» **Task directions**: Only one span of the listing below should come back. It runs from the line with "VNM Projects" through the line with "conference in San", and each of its lines must be reproduced exactly.

============================================================

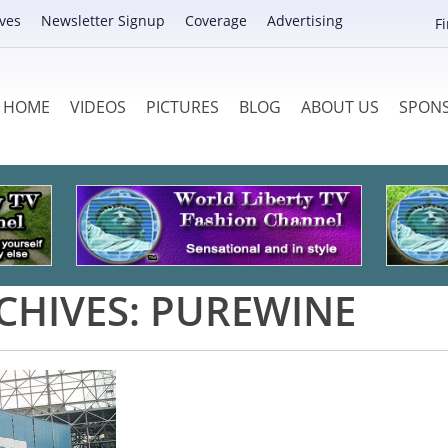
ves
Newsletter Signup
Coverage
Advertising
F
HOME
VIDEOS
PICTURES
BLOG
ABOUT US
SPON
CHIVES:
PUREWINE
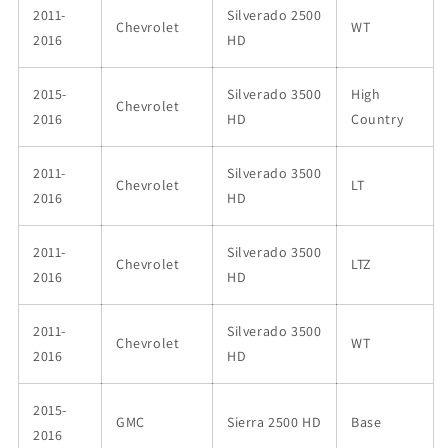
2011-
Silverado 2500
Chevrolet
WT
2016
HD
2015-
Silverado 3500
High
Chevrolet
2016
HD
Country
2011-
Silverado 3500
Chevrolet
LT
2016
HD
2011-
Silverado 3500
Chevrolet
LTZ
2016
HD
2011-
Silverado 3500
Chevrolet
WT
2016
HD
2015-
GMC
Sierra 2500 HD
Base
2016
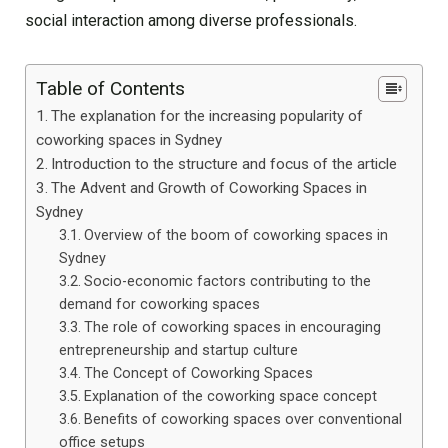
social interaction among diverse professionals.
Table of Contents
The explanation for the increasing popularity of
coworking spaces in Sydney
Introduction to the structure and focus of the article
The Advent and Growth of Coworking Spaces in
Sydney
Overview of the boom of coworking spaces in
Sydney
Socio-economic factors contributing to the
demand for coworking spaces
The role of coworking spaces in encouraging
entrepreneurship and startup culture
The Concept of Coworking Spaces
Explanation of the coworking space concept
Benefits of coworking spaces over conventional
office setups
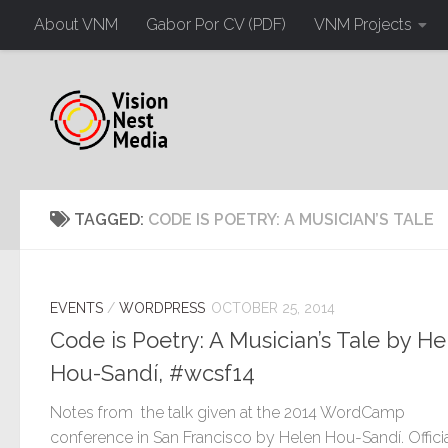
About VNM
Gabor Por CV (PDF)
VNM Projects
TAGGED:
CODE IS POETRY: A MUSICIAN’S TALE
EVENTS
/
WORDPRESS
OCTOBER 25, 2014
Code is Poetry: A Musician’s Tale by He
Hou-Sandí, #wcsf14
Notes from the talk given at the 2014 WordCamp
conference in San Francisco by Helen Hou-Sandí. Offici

============================================================

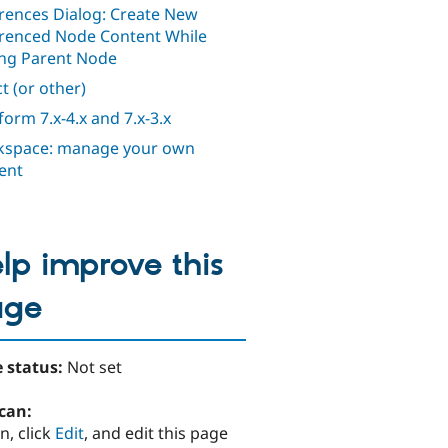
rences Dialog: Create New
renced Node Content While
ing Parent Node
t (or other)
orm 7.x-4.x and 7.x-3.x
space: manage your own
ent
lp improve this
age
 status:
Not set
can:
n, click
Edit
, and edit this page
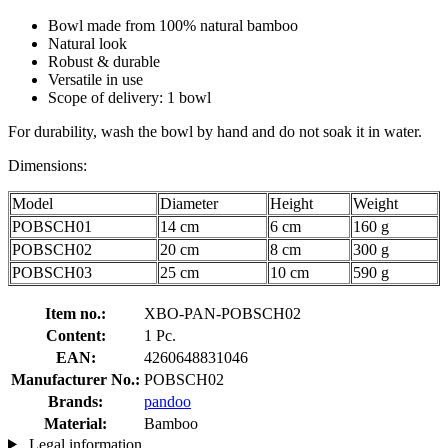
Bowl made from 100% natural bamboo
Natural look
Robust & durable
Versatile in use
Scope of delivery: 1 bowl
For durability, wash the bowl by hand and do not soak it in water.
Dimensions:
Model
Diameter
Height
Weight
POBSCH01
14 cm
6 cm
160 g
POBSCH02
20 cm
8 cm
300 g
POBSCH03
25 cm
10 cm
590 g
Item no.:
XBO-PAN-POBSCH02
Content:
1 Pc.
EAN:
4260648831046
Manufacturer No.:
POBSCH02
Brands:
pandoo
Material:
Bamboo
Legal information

============================================================

» **Result for this exercise**:
VNM Projects
TAGGED:
CODE IS POETRY: A MUSICIAN’S TALE
EVENTS
/
WORDPRESS
OCTOBER 25, 2014
Code is Poetry: A Musician’s Tale by He
Hou-Sandí, #wcsf14
Notes from the talk given at the 2014 WordCamp
conference in San Francisco by Helen Hou-Sandí. Offici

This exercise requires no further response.